Problem to work on
Look through the data for the string "wenn". Copy every line where it is found.

Extracted page text data:
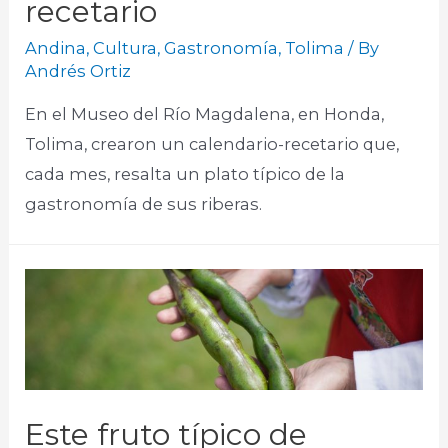
recetario
Andina
,
Cultura
,
Gastronomía
,
Tolima
/ By
Andrés Ortiz
En el Museo del Río Magdalena, en Honda,
Tolima, crearon un calendario-recetario que,
cada mes, resalta un plato típico de la
gastronomía de sus riberas.
Este fruto típico de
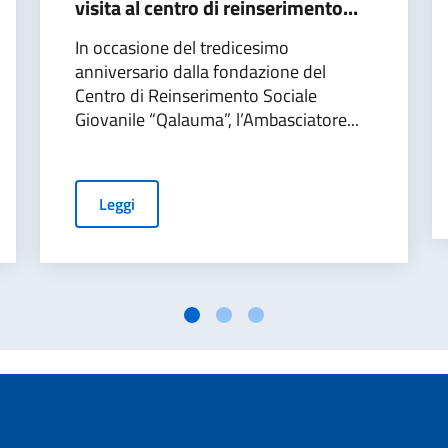
visita al centro di reinserimento...
In occasione del tredicesimo
anniversario dalla fondazione del
Centro di Reinserimento Sociale
Giovanile “Qalauma”, l’Ambasciatore...
Leggi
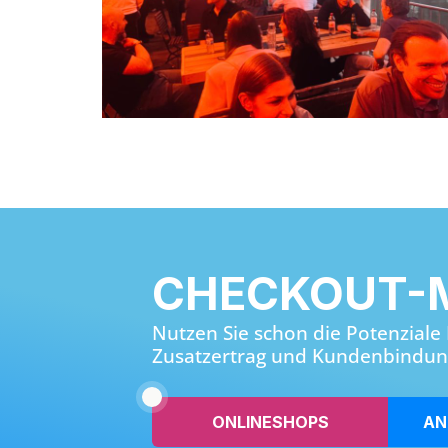
CHECKOUT-
Nutzen Sie schon die Potenziale
Zusatzertrag und Kundenbindun
ONLINESHOPS
AN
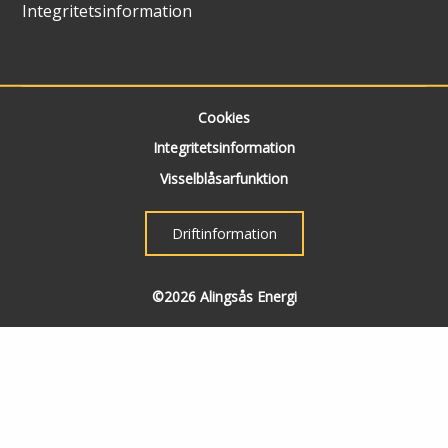
Integritetsinformation
Cookies
Integritetsinformation
Visselblåsarfunktion
Driftinformation
©2026 Alingsås Energi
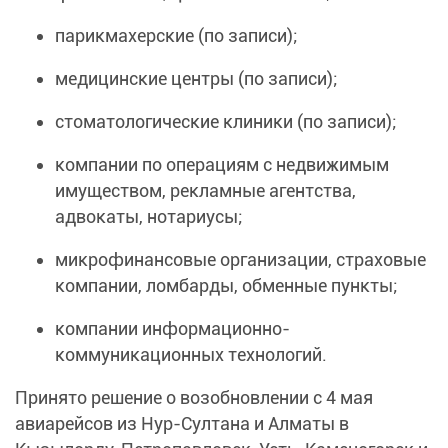
парикмахерские (по записи);
медицинские центры (по записи);
стоматологические клиники (по записи);
компании по операциям с недвижимым
имуществом, рекламные агентства,
адвокаты, нотариусы;
микрофинансовые организации, страховые
компании, ломбарды, обменные пункты;
компании информационно-
коммуникационных технологий.
Принято решение о возобновлении с 4 мая
авиарейсов из Нур-Султана и Алматы в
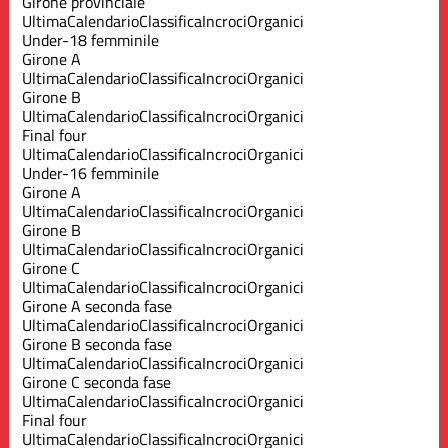
Girone provinciale
Ultima
Calendario
Classifica
Incroci
Organici
Under-18 femminile
Girone A
Ultima
Calendario
Classifica
Incroci
Organici
Girone B
Ultima
Calendario
Classifica
Incroci
Organici
Final four
Ultima
Calendario
Classifica
Incroci
Organici
Under-16 femminile
Girone A
Ultima
Calendario
Classifica
Incroci
Organici
Girone B
Ultima
Calendario
Classifica
Incroci
Organici
Girone C
Ultima
Calendario
Classifica
Incroci
Organici
Girone A seconda fase
Ultima
Calendario
Classifica
Incroci
Organici
Girone B seconda fase
Ultima
Calendario
Classifica
Incroci
Organici
Girone C seconda fase
Ultima
Calendario
Classifica
Incroci
Organici
Final four
Ultima
Calendario
Classifica
Incroci
Organici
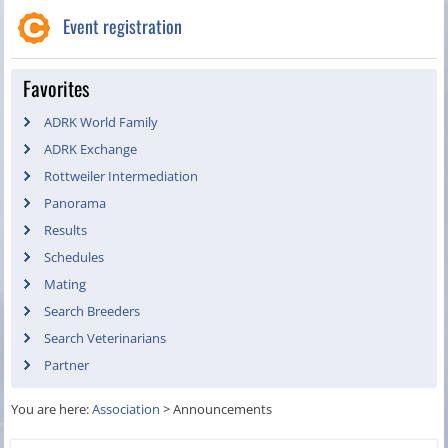
Event registration
Favorites
ADRK World Family
ADRK Exchange
Rottweiler Intermediation
Panorama
Results
Schedules
Mating
Search Breeders
Search Veterinarians
Partner
You are here:
Association
>
Announcements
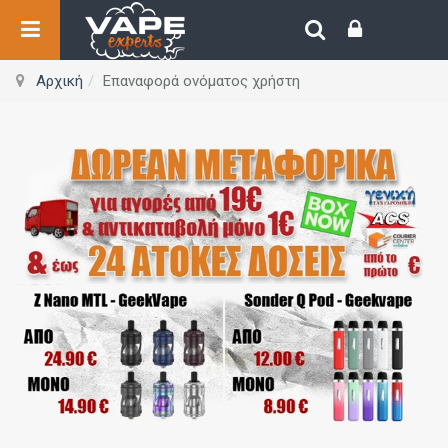
Αρχική
Επαναφορά ονόματος χρήστη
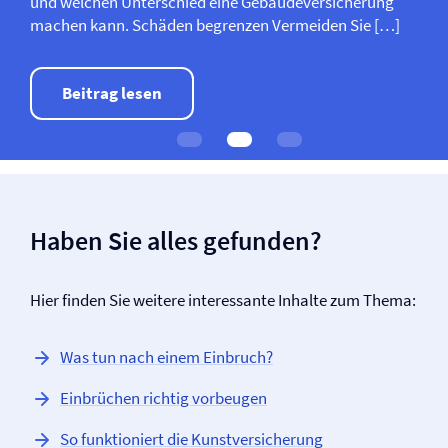
und welchen Unterschied eine Gebäude­­versicherung
machen kann. Schäden begrenzen Vermeiden Sie […]
Beitrag lesen
Haben Sie alles gefunden?
Hier finden Sie weitere interessante Inhalte zum Thema:
Was tun nach einem Einbruch?
Einbrüchen richtig vorbeugen
So funktioniert die Kunst­versicherung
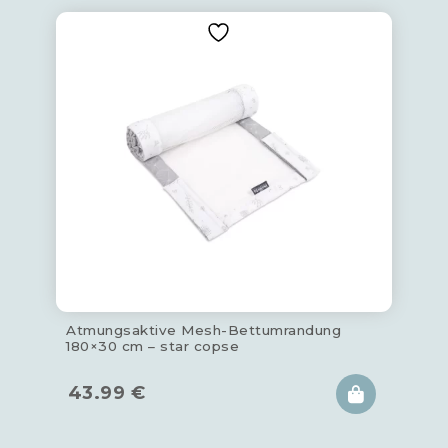
Atmungsaktive Mesh-Bettumrandung
180×30 cm – star copse
43.99
€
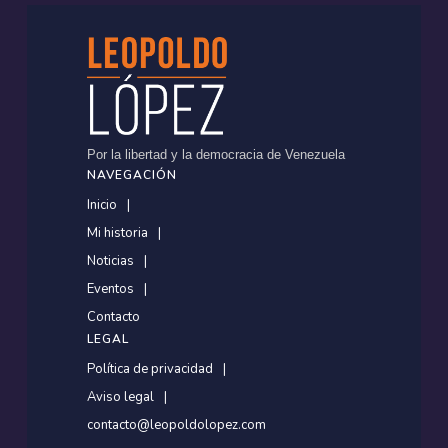
Por la libertad y la democracia de Venezuela
NAVEGACIÓN
Inicio
Mi historia
Noticias
Eventos
Contacto
LEGAL
Política de privacidad
Aviso legal
contacto@leopoldolopez.com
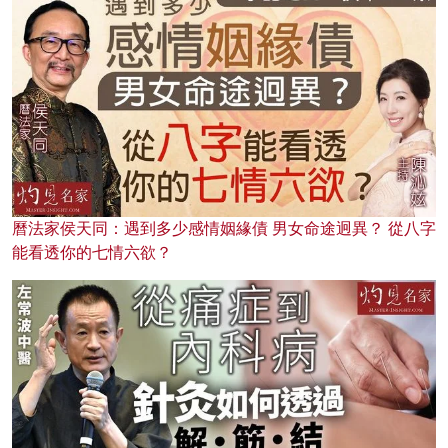
曆法家侯天同：遇到多少感情姻緣債 男女命途迥異？ 從八字
能看透你的七情六欲？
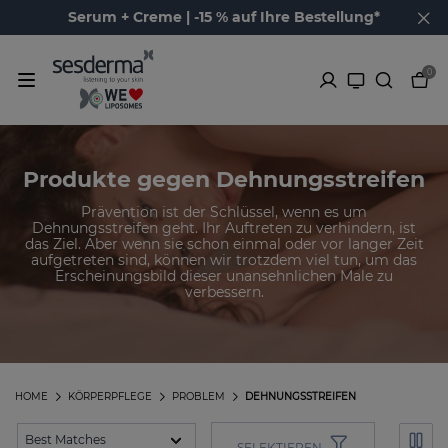
Serum + Creme | -15 % auf Ihre Bestellung*
0
Produkte gegen Dehnungsstreifen
Prävention ist der Schlüssel, wenn es um
Dehnungsstreifen geht. Ihr Auftreten zu verhindern, ist
das Ziel. Aber wenn sie schon einmal oder vor langer Zeit
aufgetreten sind, können wir trotzdem viel tun, um das
Erscheinungsbild dieser unansehnlichen Male zu
verbessern.
HOME
KÖRPERPFLEGE
PROBLEM
DEHNUNGSSTREIFEN
SELEKTIEREN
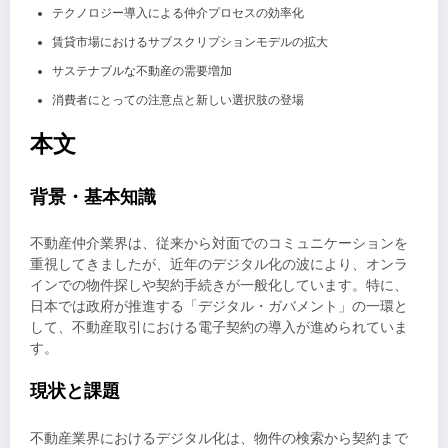
テクノロジー導入による仲介プロセスの効率化
賃貸市場におけるサブスクリプションモデルの拡大
サステナブルな不動産の需要増加
消費者にとっての注意点と新しい選択肢の登場
本文
背景・基本知識
不動産仲介業界は、従来から対面でのコミュニケーションを
重視してきましたが、近年のデジタル化の波により、オンラ
インでの物件探しや契約手続きが一般化しています。特に、
日本では政府が推進する「デジタル・ガバメント」の一環と
して、不動産取引における電子契約の導入が進められていま
す。
現状と課題
不動産業界におけるデジタル化は、物件の検索から契約まで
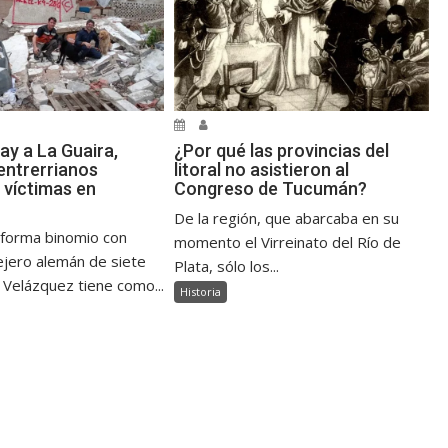
ay a La Guaira,
¿Por qué las provincias del
ntrerrianos
litoral no asistieron al
 víctimas en
Congreso de Tucumán?
De la región, que abarcaba en su
 forma binomio con
momento el Virreinato del Río de
jero alemán de siete
Plata, sólo los...
 Velázquez tiene como...
Historia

Finished task
Prävention ist der Schlüssel, wenn es um
das Ziel. Aber wenn sie schon einmal oder vor langer Zeit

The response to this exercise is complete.